United will still consider signing a new goalkeeper next year, but funds could be limited given that adding a new striker is the priority. With Cristiano Ronaldo on his way out, there is even an argument to suggest that signing two forwards is advisable given how few options there are.
Ten Hag also has an interest in signing a new right full-back to offer competition for Diogo Dalot, while there is also an appreciation for a new midfielder in order to ease the reliance on Christian Eriksen’s creativity.
It means that while signing a new goalkeeper might be a long-term ambition of the club, it could still be overlooked next year given that the squad would perhaps gain more from strengthening other positions first.
That’s a feeling echoed by club great Edwin van der Sar, someone who is eager for supporters to look at the bigger picture when it comes to analysing the current first-choice in goal.
“David has done fantastically,” the Dutchman told The Athletic. “He succeeded me in 2011, it’s now 2022 — he’s played 11 years and five times Player of the Season. Yes, he is a certain type of goalkeeper, and he is very good at certain points and a little bit less at other ones. Nobody is perfect.
“But he is still young. He has developed himself. It has also to do with outfield players, the way the coach want to play, the way they want to play the ball from defensive areas. On the goalkeeping side, I don’t think there are any complaints regarding David.”

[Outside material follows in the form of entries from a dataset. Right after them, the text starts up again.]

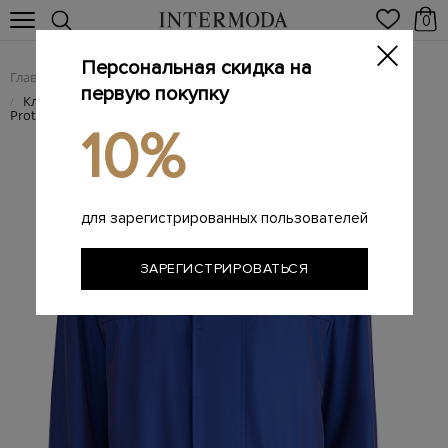
0
Персональная скидка на
Главная
Мужчинам
Одежда
Куртки
/
/
/
первую покупку
Классическая куртка из габардина с защитой от дождя Rain
/
Protection
10%
для зарегистрированных пользователей
ЗАРЕГИСТРИРОВАТЬСЯ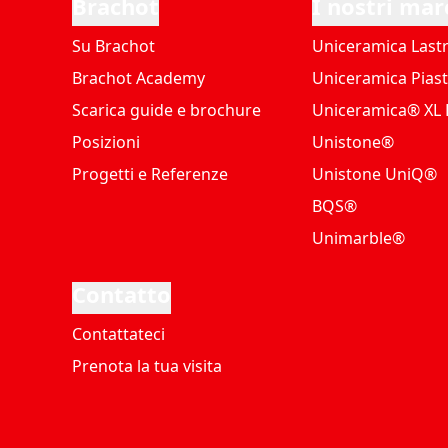
Brachot
I nostri mar
Su Brachot
Uniceramica Last
Brachot Academy
Uniceramica Piast
Scarica guide e brochure
Uniceramica® XL P
Posizioni
Unistone®
Progetti e Referenze
Unistone UniQ®
BQS®
Unimarble®
Contatto
Contattateci
Prenota la tua visita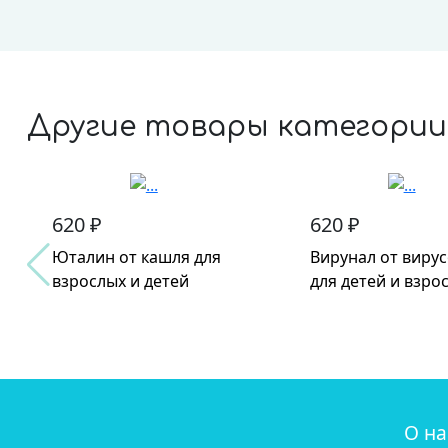
Другие товары категории
620 ₽
620 ₽
Юталин от кашля для
Вирунал от виру
взрослых и детей
для детей и взро
О на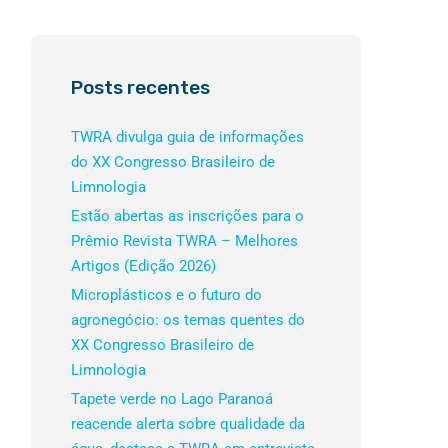
Posts recentes
TWRA divulga guia de informações
do XX Congresso Brasileiro de
Limnologia
Estão abertas as inscrições para o
Prêmio Revista TWRA – Melhores
Artigos (Edição 2026)
Microplásticos e o futuro do
agronegócio: os temas quentes do
XX Congresso Brasileiro de
Limnologia
Tapete verde no Lago Paranoá
reacende alerta sobre qualidade da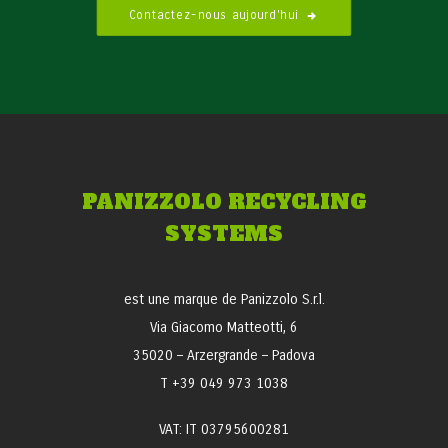
Contactez-nous aujourd'hui
PANIZZOLO RECYCLING
SYSTEMS
est une marque de Panizzolo S.r.l.
Via Giacomo Matteotti, 6
35020 – Arzergrande – Padova
T +39 049 973 1038
VAT: IT 03795600281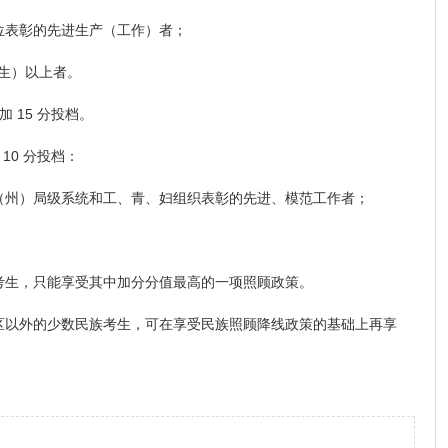
表彰的先进生产（工作）者；
出生）以上者。
15 分投档。
0 分投档：
州）局级系统和工、青、妇组织表彰的先进、模范工作者；
生，只能享受其中加分分值最高的一项照顾政策。
以外的少数民族考生，可在享受民族照顾降线政策的基础上再享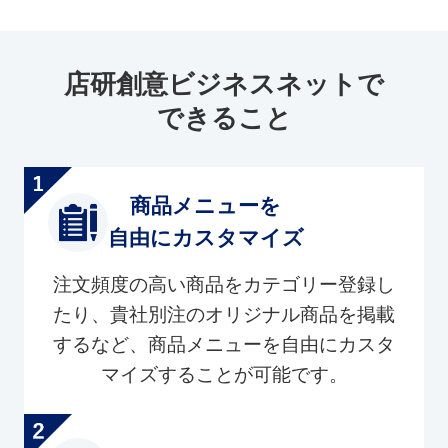
店研創意ビジネスネットで
できること
商品メニューを
自由にカスタマイズ
注文頻度の高い商品をカテゴリー登録し
たり、貴社別注のオリジナル商品を掲載
するなど、商品メニューを自由にカスタ
マイズすることが可能です。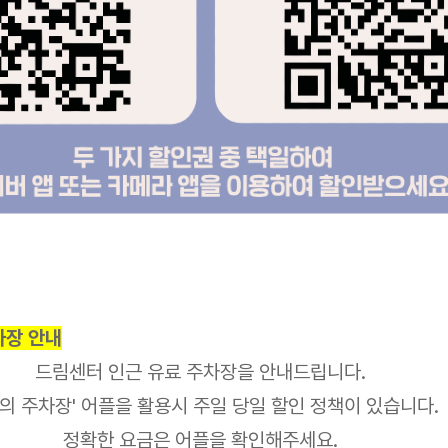
차장 안내
드림센터 인근 유료 주차장을 안내드립니다.
두의 주차장' 어플을 활용시 주일 당일 할인 정책이 있습니다.
정확한 요금은 어플을 확인해주세요.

Van der Sar makes a very important point. It is no secret that De Gea isn’t always the perfect fit for the style of play that is desired, but by going in pursuit of someone who is, they could lose out on the greatest asset of all: actually keeping the ball out of the net.
Instead, with transfer priorities lying elsewhere, it might still be best for United to stick with what they have in goal and see whether or not the Spaniard really can adapt to their style of play before his contract expires at the end of the season.
De Gea has already signalled his desire to sign a new contract at the club, though it makes most sense for the club to trigger his one-year extension and give him another season to prove his worth under Ten Hag before any firm decision is made.
The goalkeeper’s future will no doubt become a much more pressing subject the next time he has a headline-grabbing performance, whether that is for good or bad reasons, but it is in these times of lull that a fairer assessment can be made.
Signing a new shot-stopper is a preference, not necessarily a priority.